## Your instructions
For every entry that follows, return the words exactly and omit any picture.

## Provided records
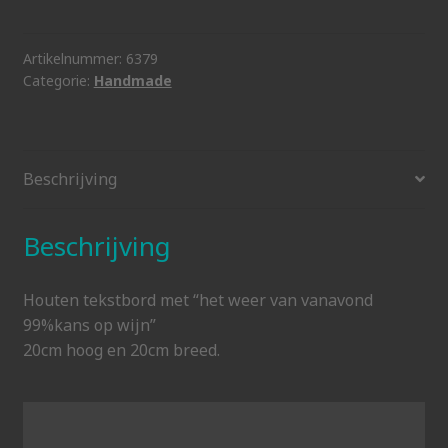
kans
op
wijn
Artikelnummer:
6379
Categorie:
Handmade
aantal
Beschrijving
Beschrijving
Houten tekstbord met “het weer van vanavond
99%kans op wijn”
20cm hoog en 20cm breed.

## Answer to the exercise
kans
op
wijn
Artikelnummer:
6379
Categorie:
Handmade
aantal
Beschrijving
Beschrijving
Houten tekstbord met “het weer van vanavond
99%kans op wijn”
20cm hoog en 20cm breed.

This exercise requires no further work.